*Exercise:*
Line by line, count where the string "your" appears in the listing, then give the number of such lines alone.
────────────────
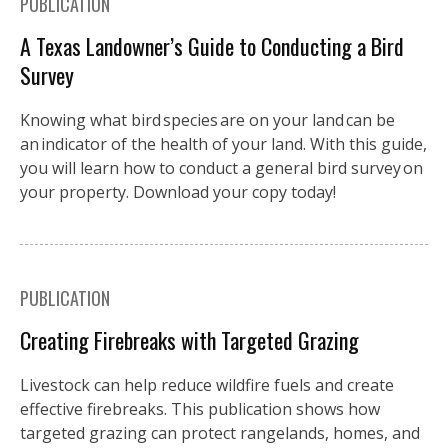
PUBLICATION
A Texas Landowner’s Guide to Conducting a Bird
Survey
Knowing what bird species are on your land can be
an indicator of the health of your land. With this guide,
you will learn how to conduct a general bird survey on
your property. Download your copy today!
PUBLICATION
Creating Firebreaks with Targeted Grazing
Livestock can help reduce wildfire fuels and create
effective firebreaks. This publication shows how
targeted grazing can protect rangelands, homes, and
────────────────
*Written reply:*
3